The examples are everywhere. Software intended to scan social media posts of job candidates for background checks sounds like a creepy way to judge candidates — but, as examples show, the software seems unable to recognize and appropriately categorize common human traits like sarcasm or humor, rendering the software mostly useless.
The online advertising industry, which lays the groundwork for most of the everyday tracking and data collection we face, is equally unreliable. Though apps, platforms and data brokers are following our every click, keystroke and physical movements via our phones, the profiles they assemble can still be full of errors. Take Equifax, the data broker hacked by the Chinese in 2017. As Aaron Klein of the Brookings Institution wrote in the wake of the hack, “More than one in five consumers have a ‘potentially material error’ in their credit file that makes them look riskier than they are” to lenders.

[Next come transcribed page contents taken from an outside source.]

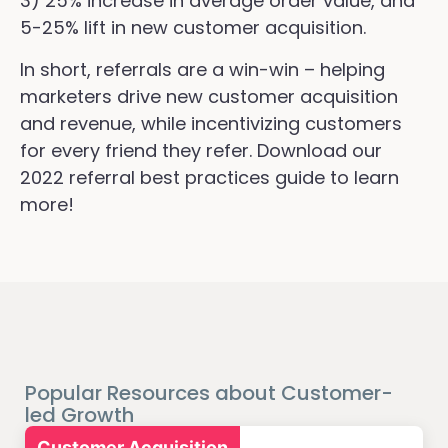
3) 25% increase in average order value, and
5-25% lift in new customer acquisition.
In short, referrals are a win-win – helping
marketers drive new customer acquisition
and revenue, while incentivizing customers
for every friend they refer. Download our
2022 referral best practices guide to learn
more!
Popular Resources about Customer-
led Growth
Customer Acquisition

And while digital marketers are keen to play up the customer insights from the metadata they collect via our browsing, our understanding of the effectiveness of data to influence user behavior is still quite new. For example, despite the (justifiable) shock and outrage over the Cambridge Analytica scandal, it’s still hard to quantify exactly what role psychographic profiling played in influencing votes during Brexit or the 2016 election. Some skeptics suggest there’s not enough empirical evidence to reach a scientifically sound conclusion about Big Data’s ability to influence complex behavior like voting.
The same may be true for the entire digital ad industry. A fantastic deep dive into the ad world by The Correspondent illustrated that despite the assumptions of many marketers, there’s a great deal that’s unknown about the efficacy of digital ads.
“When these experiments showed that ads were utterly pointless, advertisers were not bothered in the slightest. They charged gaily ahead, buying ad after ad,” the article said. “Even when they knew, or could have known, that their ad campaigns were not very profitable, it had no impact on how they behaved.” Hundreds of billions of dollars are spent globally in the industry, but as the report concluded, “Is online advertising working? We simply don’t know.”
The above examples all represent a different, equally troubling brand of dystopia — one full of false positives, confusion and waste. In these examples the technology is no less invasive. Your face is still scanned in public, your online information is still leveraged against you to manipulate your behavior and your financial data is collected to compile a score that may determine if you can own a home or a car. Your privacy is still invaded, only now you’re left to wonder if the insights were accurate.
As lawmakers ponder facial recognition bans and comprehensive privacy laws, they’d do well to consider this fundamental question: Setting aside even the ethical concerns, are the technologies that are slowly eroding our ability to live a private life actually delivering on their promises? Companies like NEC and others argue that outright bans on technology like facial recognition “stifle innovation.” Though I’m personally not convinced, there may be kernels of truth to that. But before giving these companies the benefit of the doubt, we should look deeper at the so-called innovation to see what we’re really gaining as a result of our larger privacy sacrifice.
Right now, the trade-off doesn’t look so great. Perhaps the only thing worse than living in a perfect surveillance state is living in a deeply flawed one.